### Task instructions:
Everything in the entries below must be output exactly, apart from the pictures.

>>>

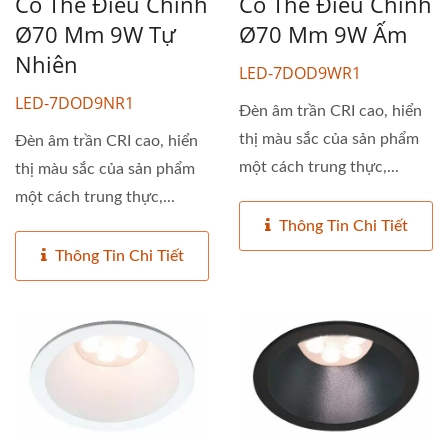
Có Thể Điều Chỉnh
Có Thể Điều Chỉnh
Ø70 Mm 9W Tự
Ø70 Mm 9W Ấm
Nhiên
LED-7DOD9WR1
LED-7DOD9NR1
Đèn âm trần CRI cao, hiển
thị màu sắc của sản phẩm
Đèn âm trần CRI cao, hiển
một cách trung thực,...
thị màu sắc của sản phẩm
một cách trung thực,...
Thông Tin Chi Tiết
Thông Tin Chi Tiết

<<<

### Reply:
Có Thể Điều Chỉnh
Có Thể Điều Chỉnh
Ø70 Mm 9W Tự
Ø70 Mm 9W Ấm
Nhiên
LED-7DOD9WR1
LED-7DOD9NR1
Đèn âm trần CRI cao, hiển
thị màu sắc của sản phẩm
Đèn âm trần CRI cao, hiển
một cách trung thực,...
thị màu sắc của sản phẩm
một cách trung thực,...
Thông Tin Chi Tiết
Thông Tin Chi Tiết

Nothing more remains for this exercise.